-- Exercise directions --
Make an exact copy of the entries, and keep any pictures out of it.
——————————
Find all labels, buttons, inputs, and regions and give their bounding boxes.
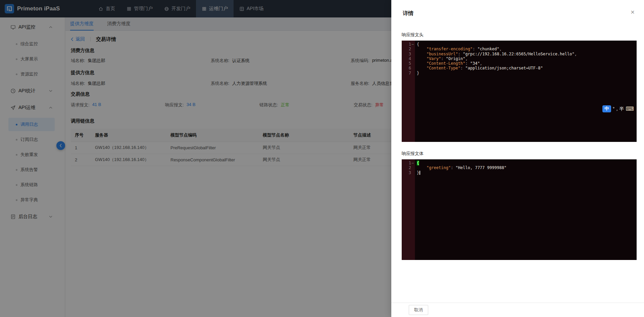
editor-gutter: 1−23 [402, 159, 415, 260]
response-body-label: 响应报文体 [402, 151, 644, 157]
close-icon[interactable]: × [631, 9, 635, 15]
response-header-label: 响应报文头 [402, 32, 644, 38]
ime-mode-text: °，半 [613, 106, 624, 111]
editor-gutter: 1−234567 [402, 41, 415, 142]
ime-language-badge: 中 [602, 105, 611, 112]
drawer-title: 详情 [391, 0, 644, 17]
editor-code[interactable]: { "greeting": "Hello, 7777 9999988"} [415, 159, 637, 260]
response-body-editor[interactable]: 1−23 { "greeting": "Hello, 7777 9999988"… [402, 159, 637, 260]
cancel-button[interactable]: 取消 [409, 305, 428, 315]
keyboard-icon: ⌨ [626, 106, 634, 112]
detail-drawer: 详情 × 响应报文头 1−234567 { "transfer-encoding… [391, 0, 644, 317]
ime-indicator: 中 °，半 ⌨ [602, 105, 634, 112]
drawer-footer: 取消 [391, 303, 644, 317]
editor-code[interactable]: { "transfer-encoding": "chunked", "busin… [415, 41, 637, 142]
response-header-editor[interactable]: 1−234567 { "transfer-encoding": "chunked… [402, 41, 637, 142]
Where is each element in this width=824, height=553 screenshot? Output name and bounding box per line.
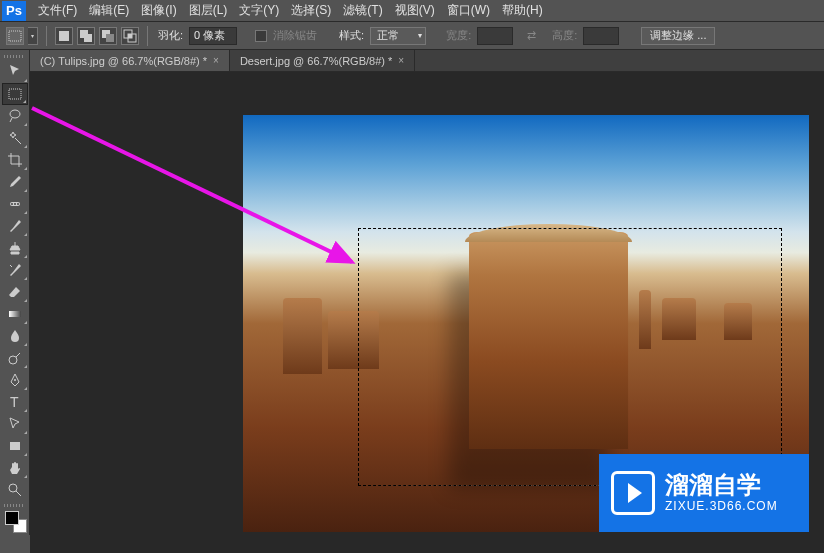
——————————
-- Finished exercise --
Find all labels, buttons, inputs, and regions and give their bounding boxes.
editor-gutter: 1−23 [402, 159, 415, 260]
response-body-label: 响应报文体 [402, 151, 644, 157]
close-icon[interactable]: × [631, 9, 635, 15]
response-header-label: 响应报文头 [402, 32, 644, 38]
ime-mode-text: °，半 [613, 106, 624, 111]
editor-gutter: 1−234567 [402, 41, 415, 142]
ime-language-badge: 中 [602, 105, 611, 112]
drawer-title: 详情 [391, 0, 644, 17]
editor-code[interactable]: { "greeting": "Hello, 7777 9999988"} [415, 159, 637, 260]
response-body-editor[interactable]: 1−23 { "greeting": "Hello, 7777 9999988"… [402, 159, 637, 260]
cancel-button[interactable]: 取消 [409, 305, 428, 315]
keyboard-icon: ⌨ [626, 106, 634, 112]
detail-drawer: 详情 × 响应报文头 1−234567 { "transfer-encoding… [391, 0, 644, 317]
ime-indicator: 中 °，半 ⌨ [602, 105, 634, 112]
drawer-footer: 取消 [391, 303, 644, 317]
editor-code[interactable]: { "transfer-encoding": "chunked", "busin… [415, 41, 637, 142]
response-header-editor[interactable]: 1−234567 { "transfer-encoding": "chunked… [402, 41, 637, 142]
Where is each element in this width=824, height=553 screenshot? Output name and bounding box per line.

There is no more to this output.